I'm a person filled with flaws and loneliness.
No one even dared to know my sufferings and weaknesses.
I know I'm great at pretending that everything is fine,
But I'm not really okay and this is killing me inside.
I know I'm not a beauty and so is my personality.
My attitude can be trashy depends on how you treat me.
I know I'm weird and easily misunderstood by many.
Often alone, thinking a way to escape from reality.
I'm an introvert and not good at dealing with people.
I'm shy, I missed a lot of opportunities and all.
I don't speak a lot and just stay in the corner,
I don't have a lot of friends and I'm like a loner.
I like being alone but I don't want to be lonely,
Afraid that people will leave me-- the reason I'm not free.

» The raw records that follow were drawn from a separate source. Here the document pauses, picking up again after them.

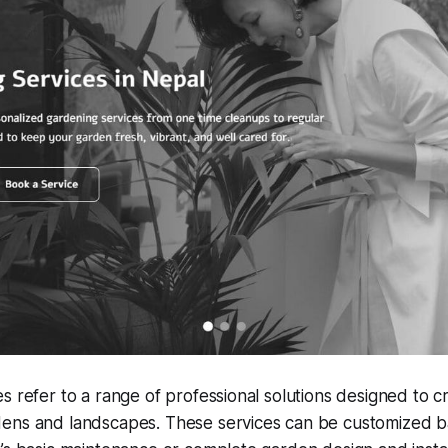
s refer to a range of professional solutions designed to cr
ens and landscapes. These services can be customized 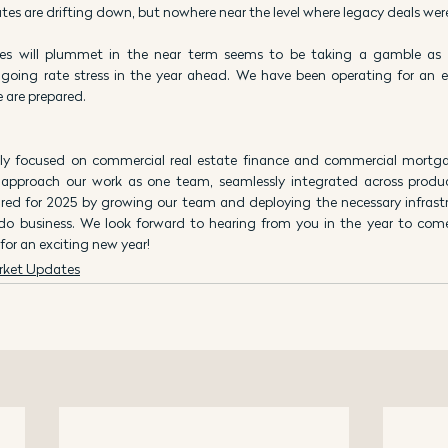
tes are drifting down, but nowhere near the level where legacy deals wer
es will plummet in the near term seems to be taking a gamble as 
oing rate stress in the year ahead. We have been operating for an e
 are prepared.
ly focused on commercial real estate finance and commercial mortgag
 approach our work as one team, seamlessly integrated across product
red for 2025 by growing our team and deploying the necessary infrastru
 do business. We look forward to hearing from you in the year to com
or an exciting new year!
rket Updates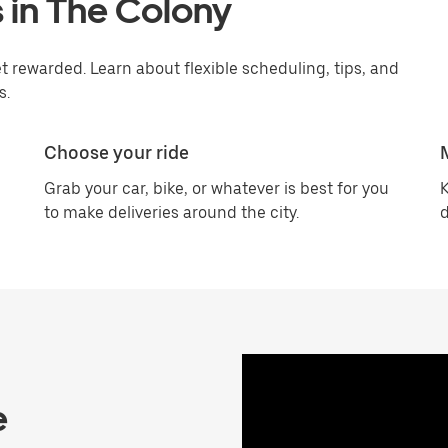
 in The Colony
 rewarded. Learn about flexible scheduling, tips, and
s.
Choose your ride
Grab your car, bike, or whatever is best for you
K
to make deliveries around the city.
d
e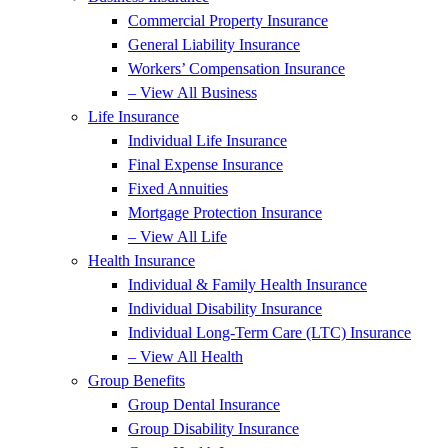
Commercial Property Insurance
General Liability Insurance
Workers’ Compensation Insurance
– View All Business
Life Insurance
Individual Life Insurance
Final Expense Insurance
Fixed Annuities
Mortgage Protection Insurance
– View All Life
Health Insurance
Individual & Family Health Insurance
Individual Disability Insurance
Individual Long-Term Care (LTC) Insurance
– View All Health
Group Benefits
Group Dental Insurance
Group Disability Insurance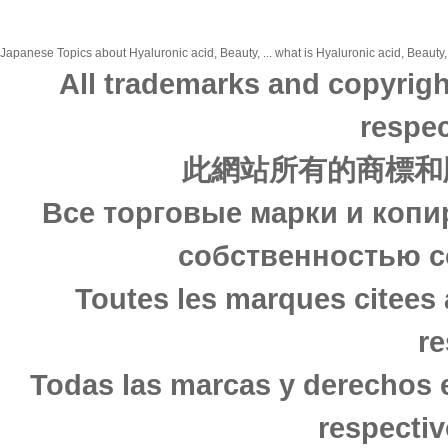
Japanese Topics about Hyaluronic acid, Beauty, ... what is Hyaluronic acid, Beauty,
All trademarks and copyrigh
respec
此網站所有的商標和
Все торговые марки и копи
собственностью с
Toutes les marques citees 
re
Todas las marcas y derechos 
respectiv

I surround myself a wall to avoid any attachment.
Heartaches and a broken trust: the things I want to prevent.
I'm an awkward person and I have my trust issues.
Trusting people that will definitely leave me? I refuse.
Opening up to others-- the thing I cannot choose.
I'm afraid I cannot create any great breakthroughs.
I have no confidence in myself, I have a low self-esteem.
Afraid that people will judge me, but I have my own dream.
How can I overcome the judgmental society,
When the world I'm living is in the painful reality?
Screaming in agony, wondering in the darkness
My whole life was filled with nothing but emptiness.
With my silent yell, I know no one can hear me well.
But I hope someday, someone will save me from this hell.